Thinking in terms of more than the familiar three spatial dimensions can be challenging. In the late 1800′s, Edwin Abbott used his novel Flatland to show us how a 2-dimensional being could eventually come to recognize its world as being contained within a higher-up 3D world, and to suggest we three-dimensionites might have similar trouble recognizing higher dimensions that contain our own.
Of course, mathematicians have long dealt with non-Euclidean geometries, including those of higher dimension, and cosmologists today continue to debate the possibility of even more dimensions actually existing. For example, some string theorists are now investigating M-theory, which posits 11 dimensions of space-time, and may involve multidimensional objects called ‘branes’. In this theory, our universe would be considered a 4-brane (with its three spatial dimensions and one time dimension), but there could be other branes of different dimension.

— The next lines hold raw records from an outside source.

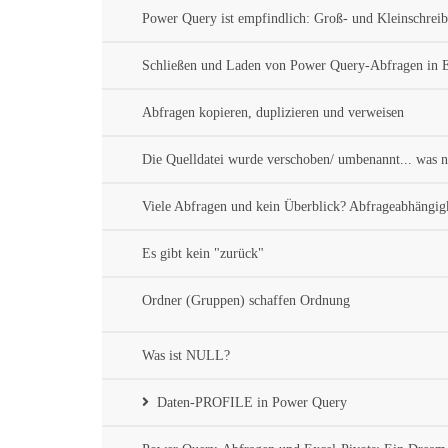
Power Query ist empfindlich: Groß- und Kleinschrei
Schließen und Laden von Power Query-Abfragen in 
Abfragen kopieren, duplizieren und verweisen
Die Quelldatei wurde verschoben/ umbenannt... was n
Viele Abfragen und kein Überblick? Abfrageabhängigk
Es gibt kein "zurück"
Ordner (Gruppen) schaffen Ordnung
Was ist NULL?
Daten-PROFILE in Power Query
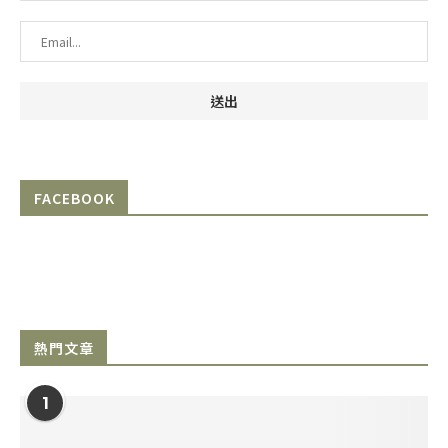
FACEBOOK
熱門文章
1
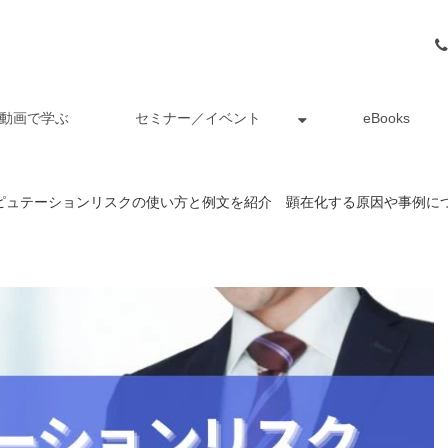
動画で学ぶ
セミナー／イベント
eBooks
ピュテーションリスクの使い方と例文を紹介 顕在化する原因や事例に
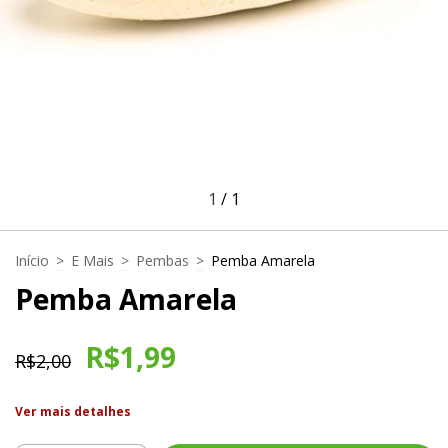
1
/
1
Início
>
E Mais
>
Pembas
>
Pemba Amarela
Pemba Amarela
R$1,99
R$2,00
Ver mais detalhes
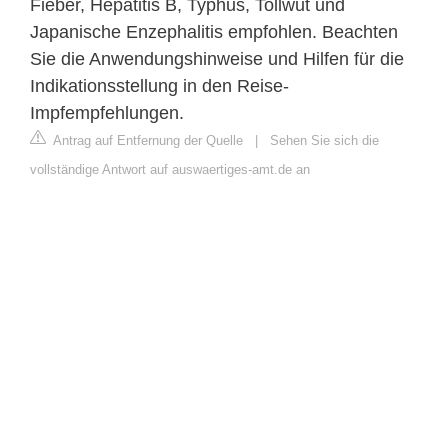
Fieber, Hepatitis B, Typhus, Tollwut und
Japanische Enzephalitis empfohlen. Beachten
Sie die Anwendungshinweise und Hilfen für die
Indikationsstellung in den Reise-
Impfempfehlungen.
Antrag auf Entfernung der Quelle
|
Sehen Sie sich die
vollständige Antwort auf auswaertiges-amt.de an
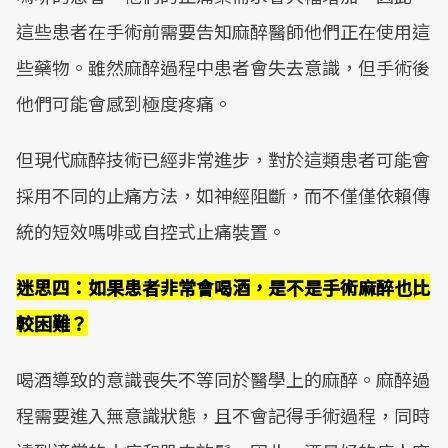
這些患者在手術前需要告知麻醉醫師他們正在使用這
些藥物。雖然麻醉過程中患者會失去意識，但手術後
他們可能會感到極度疼痛。
但現代麻醉技術已經非常進步，對於這類患者可能會
採用不同的止痛方法，如神經阻斷，而不僅僅依賴傳
統的短效嗎啡或自控式止痛裝置。
迷思四：如果患者非常會喝酒，是不是手術麻醉也比
較困難？
喝酒導致的意識喪失不等同於醫學上的麻醉。麻醉過
程需要進入無意識狀態，且不會記得手術過程，同時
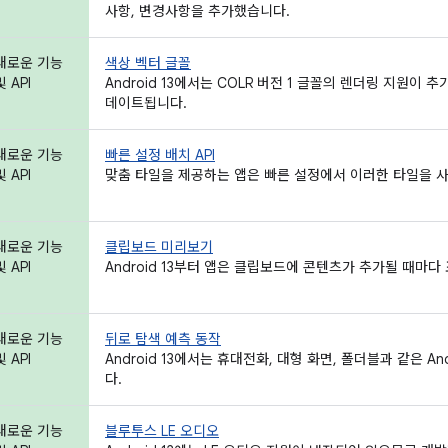
사항, 변경사항을 추가했습니다.
새로운 기능
색상 벡터 글꼴
및 API
Android 13에서는 COLR 버전 1 글꼴의 렌더링 지원이
데이트됩니다.
새로운 기능
빠른 설정 배치 API
및 API
맞춤 타일을 제공하는 앱은 빠른 설정에서 이러한 타일을 사
새로운 기능
클립보드 미리보기
및 API
Android 13부터 앱은 클립보드에 콘텐츠가 추가될 때마
새로운 기능
뒤로 탐색 예측 동작
및 API
Android 13에서는 휴대전화, 대형 화면, 폴더블과 같은 A
다.
새로운 기능
블루투스 LE 오디오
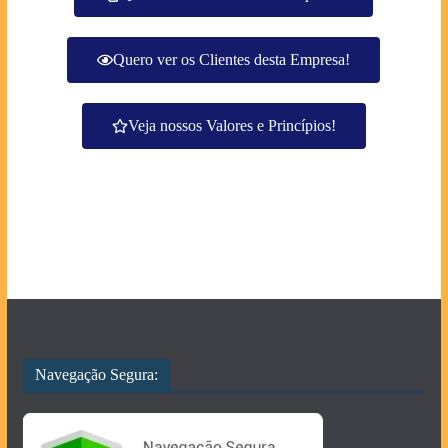
Quero ver os Clientes desta Empresa!
Veja nossos Valores e Princípios!
Navegação Segura:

Building off of this (still-nascent and controversial) field, John Smythies over at The Psychological Channel presents what a “new paradigm” of consciousness he calls extended materialism.
Basically, it seems like our mental workings (ideas, thoughts, perceptions) have spatial extension, yet it is unclear how they could simply be identical with things in the normal 4D physical world: when I perceive redness, the neurons in my brain need not actually be red. Something about the phenomenological experience differs from the brute physical events in the brain (even if the neural activity is correlated with the subjective, conscious mental events), so eliminative materialism doesn’t seem to work.
In its place, Smythies proposes extended materialism. He explains it in pretty fuzzy terms in the article, but it goes something like this: the physical world brane exists, and then another spatially-extended brane exists which is populated with conscious experiences, perceptions, ideas, and so on — basically, mind. So mind exists in a separate plane — I’m sorry, brane — than physical matter like our brains and bodies. But, crucially, these two branes — physical and mental — interact in some (unspecified, but causal) way. There is an isomorphism or congruence such that through this intersection between branes, the physical influences the mental, and vice versa.
It sounds like an okay conceptual speculation, though I’m not sure it gets us anything very new. The terminology is updated, but is it that different from traditional dualism that puts the mind in some other ‘realm’ (though traditionally that realm has been seen as without spatial extension), and suggests an interaction between the physical and mental realms (be it Descartes’ pineal gland or something else)?
Smythies’ account was initially engaging, though I admit I’m unqualified to judge his explanation or application of brane theory (which itself is far from yet being accepted as applying to our reality). For most of the article, I was willing to just go with the speculation and let the details remain vague, but toward the end Smythies panders to the absurd:
“A third advantage of the new paradigm. emphasized by Carr (2008) is that it can account quite simply for the facts of parapsychology. All we have to suppose is that the psi forces have their normal focus on the brain but also have a ‘penumbra’ that can extract information from other objects and other minds. This can account for the transfer of information that take place during telepathy, clairvoyance, and psychokinesis (see Carr 2008) for details).
“A fourth advantage is that it enables us to look at the possible nature of after-death experiences in a rational manner. [...] In this view the physical world becomes a communication device between individual consciousness modules located in different branes. Therefore, on the death of the physical body, most of the consciousness module would become redundant, as there would now be no brain for it to interact with. However, the Self could remain, and perhaps the sensations, that used to be organized by the brain via the visual and other sensory fields, could rearrange themselves, or be reorganized by something else, into new forms of experience.”
Seriously? Sure, it *could* potentially account for phenomena like “psi forces” and consciousness after death (though nothing in brane theory predicts these, specifically, nor explains how this would work), but that assumes these things even exist in the first place!
I’m sure lots of interesting speculation can come out of brane theory (though I’m not sure Smythies has any better grasp of it than I, in my mathematical ignorance, do). But it makes no sense to argue for brane-based dualism on the basis of its alleged ‘advantages’ over the old paradigm, when those advantages are things like explaining hypothetical phenomena that don’t even directly follow out of the new paradigm unless they’re first assumed.
Sorry Smythies, but you lost me as ‘psi forces’.